Colin Riley/Tim Whitehead

Ronnie Scott's, London
  
  


Tides, the jazz/classical crossover project driven by the partnership of classical composer Colin Riley and jazz saxophonist Tim Whitehead, was premiered on Sunday by the 12-piece Homemade Orchestra.

Riley told a crowded house of vociferous and mostly young sympathisers that it was part of his plan to fool them about what was improvised and what was written. Since the main improvising voice was Whitehead's articulate, Brecker-like saxophone, with trumpeter Dick Pearce shadowing, the game was maybe not as hard to play as he might have liked. But Riley does appear to offer his strings and woodwind players some interpretational space as well.

The repertoire was mostly drawn from the Homemade Orchestra's Tides CD, and as on that disc the emphasis is on Riley rather than Whitehead. The latter's fans had to be content with the sparky opening performance from the saxophonist's own quartet. Whitehead likes putting new spins on pop and jazz standards, with help from his offbeat partners - particularly drummer Milo Fell, with his eccentric mix of swing fluency, bumpy funk and breaking-glass cymbal effects, and the intelligent and almost cliche-free postbop pianist Liam Noble.

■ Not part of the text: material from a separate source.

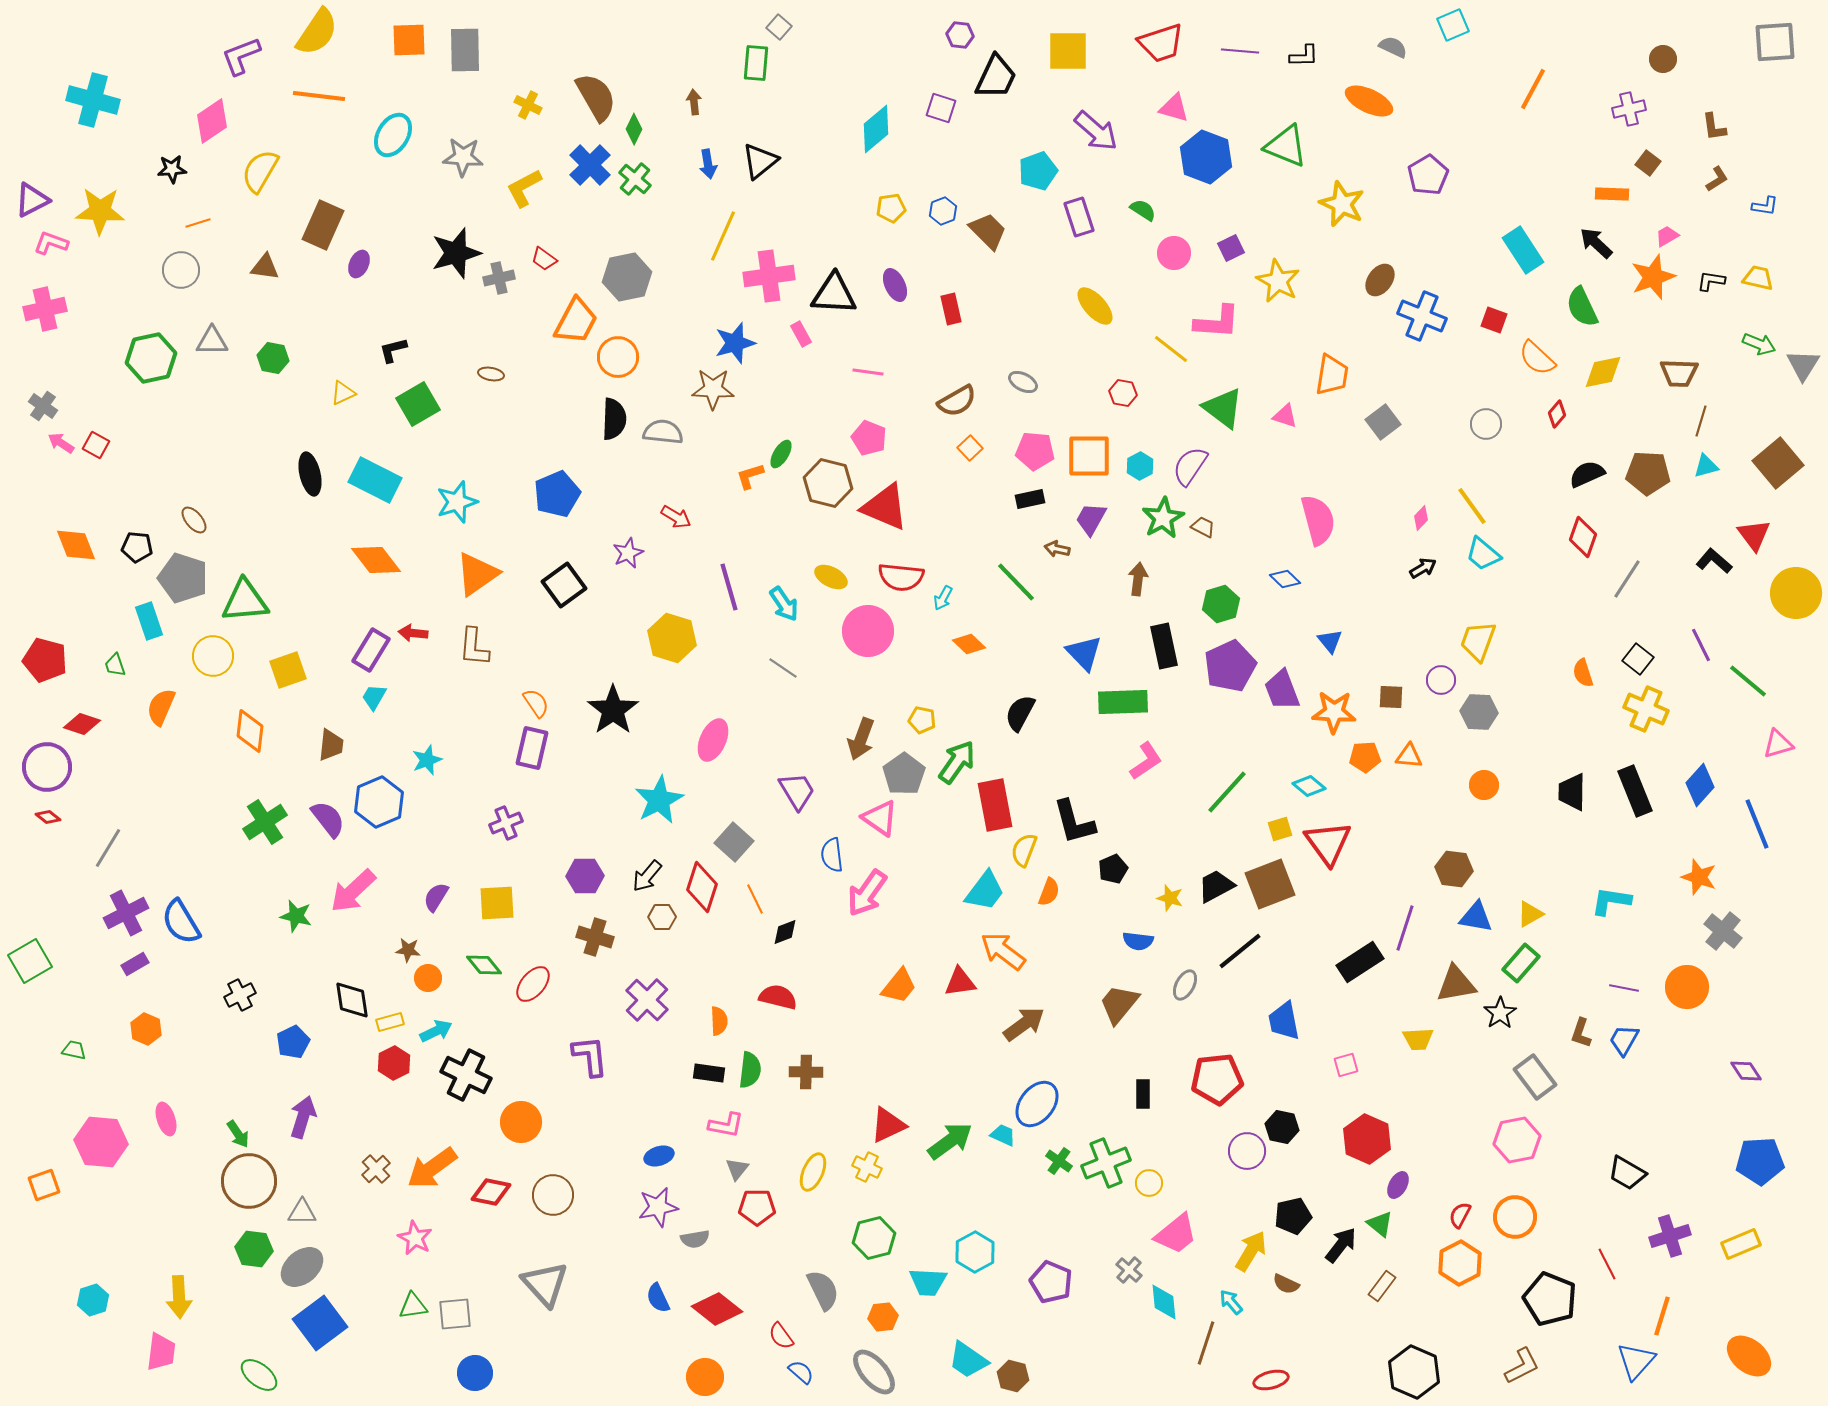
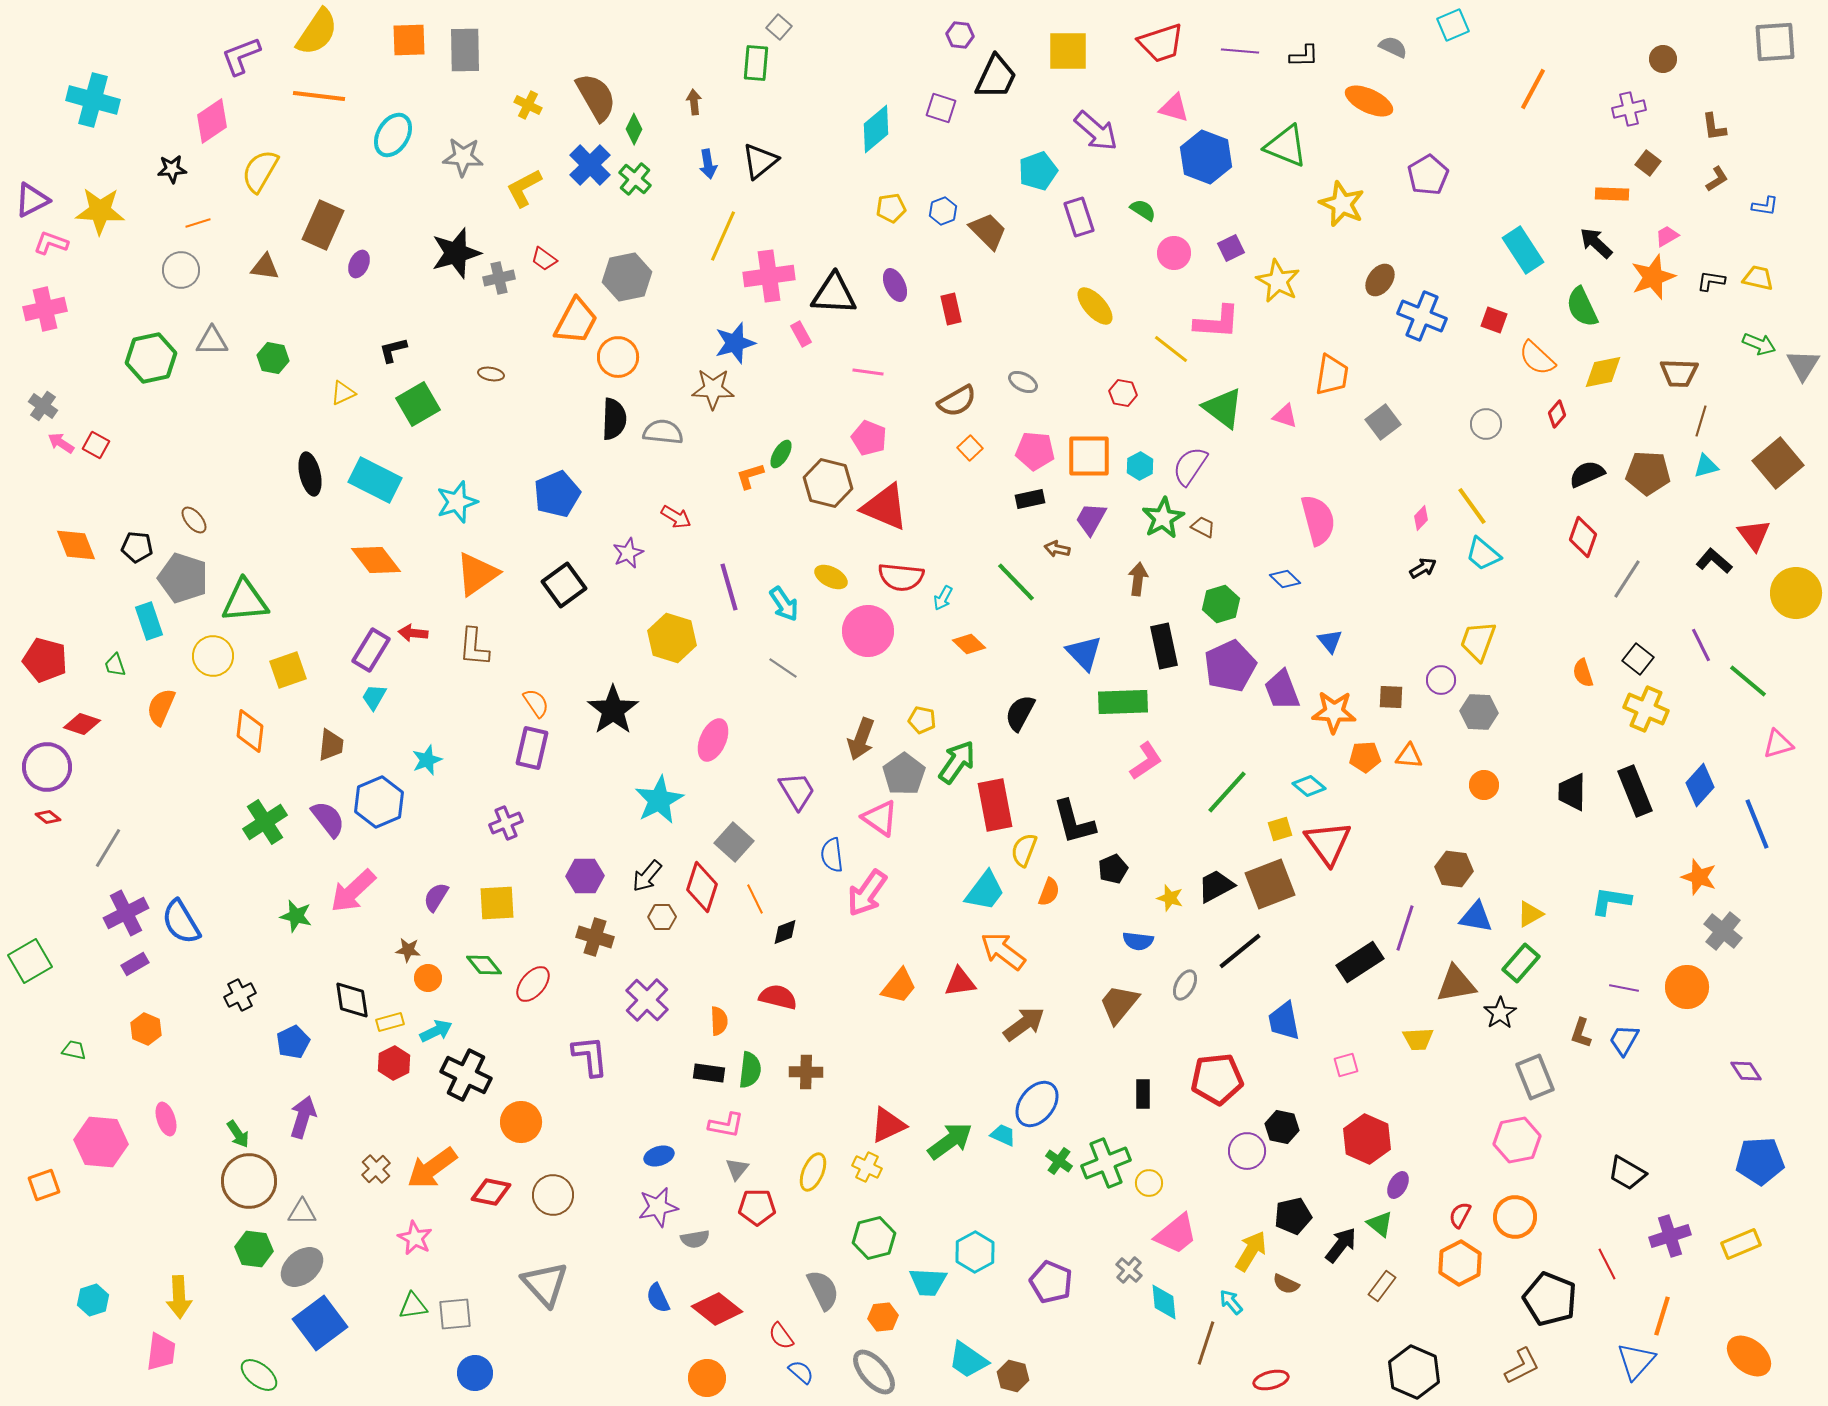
gray rectangle at (1535, 1077): rotated 15 degrees clockwise
orange circle at (705, 1377): moved 2 px right, 1 px down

The Homemade Orchestra then played two sets, pausing only for a texturally interesting interlude: a soprano singing contemporary poetry to Riley's intricate string lines. This was another showcase for the composer's softly vibrant embroidery, though the mixture of operatic haughtiness and vernacular witticisms remains an acquired taste. But the Tides repertoire showed little of this stiffness. Noble's fragile chords launched the opening While It Lasts, which gathered momentum to become a choppy ensemble piece with Whitehead's forceful tenor burning at its centre.

A low bass drone and the mercurial trickle of a vibraphone enveloped an upward-spiralling sax motif on the ruminative Bird and a Loose Tubes-like raucousness appeared in I Know Who the Alligators Are. But Whitehead's saxophone was at its most evocative in the arching high-register figures over undulating chords on his own A Third View of Annet.